Exercise: How many lines in the records below contain "Modbus"? Answer with the number alone.

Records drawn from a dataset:
= Beginning of Section =
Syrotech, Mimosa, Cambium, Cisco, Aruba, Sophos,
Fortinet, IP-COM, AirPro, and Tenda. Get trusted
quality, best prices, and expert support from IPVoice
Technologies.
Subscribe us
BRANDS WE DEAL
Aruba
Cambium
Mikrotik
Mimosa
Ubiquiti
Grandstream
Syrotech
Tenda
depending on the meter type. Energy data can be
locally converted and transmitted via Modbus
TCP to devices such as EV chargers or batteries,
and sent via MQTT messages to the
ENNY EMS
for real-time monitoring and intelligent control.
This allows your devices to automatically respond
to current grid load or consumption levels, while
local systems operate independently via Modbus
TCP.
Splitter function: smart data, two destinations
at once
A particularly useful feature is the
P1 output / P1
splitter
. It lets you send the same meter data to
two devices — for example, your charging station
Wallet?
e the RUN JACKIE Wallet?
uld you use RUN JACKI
= End of Section =
Result for this exercise: 2